PROBLEM: Retype, word for word, every line of the records below starting at the one that contains "Gurobi Remote Services Guide" and ending at the one that contains "HTTP by default."; include both of those lines and nothing more.

MATERIALS PROVIDED:
[Start of Attachment]
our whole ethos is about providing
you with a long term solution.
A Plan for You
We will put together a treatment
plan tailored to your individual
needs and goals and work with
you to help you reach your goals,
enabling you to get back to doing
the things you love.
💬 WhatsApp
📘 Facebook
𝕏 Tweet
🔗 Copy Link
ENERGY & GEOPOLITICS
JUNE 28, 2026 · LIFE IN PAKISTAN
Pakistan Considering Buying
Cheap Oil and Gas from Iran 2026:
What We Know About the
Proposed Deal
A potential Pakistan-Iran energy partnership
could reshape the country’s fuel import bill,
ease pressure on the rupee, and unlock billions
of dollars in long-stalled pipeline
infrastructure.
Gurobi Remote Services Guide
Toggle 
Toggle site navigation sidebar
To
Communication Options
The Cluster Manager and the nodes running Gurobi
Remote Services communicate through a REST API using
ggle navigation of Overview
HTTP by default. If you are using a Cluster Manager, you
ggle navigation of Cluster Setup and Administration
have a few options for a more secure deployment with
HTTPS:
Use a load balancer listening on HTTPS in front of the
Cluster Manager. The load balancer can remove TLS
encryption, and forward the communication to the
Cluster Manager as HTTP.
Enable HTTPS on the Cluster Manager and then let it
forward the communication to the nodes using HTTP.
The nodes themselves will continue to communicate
[End of Attachment]
[Start of Attachment]
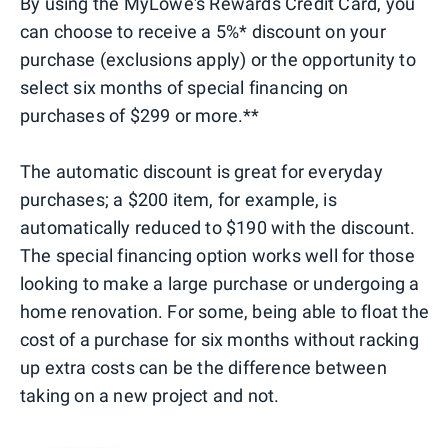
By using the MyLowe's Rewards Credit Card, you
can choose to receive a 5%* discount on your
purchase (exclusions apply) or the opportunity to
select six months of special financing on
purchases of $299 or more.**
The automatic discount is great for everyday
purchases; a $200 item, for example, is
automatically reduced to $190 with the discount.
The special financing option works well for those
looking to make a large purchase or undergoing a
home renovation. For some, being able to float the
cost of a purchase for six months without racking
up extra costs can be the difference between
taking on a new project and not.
[End of Attachment]
EXERCISE SOLUTION:
Gurobi Remote Services Guide
Toggle 
Toggle site navigation sidebar
To
Communication Options
The Cluster Manager and the nodes running Gurobi
Remote Services communicate through a REST API using
ggle navigation of Overview
HTTP by default. If you are using a Cluster Manager, you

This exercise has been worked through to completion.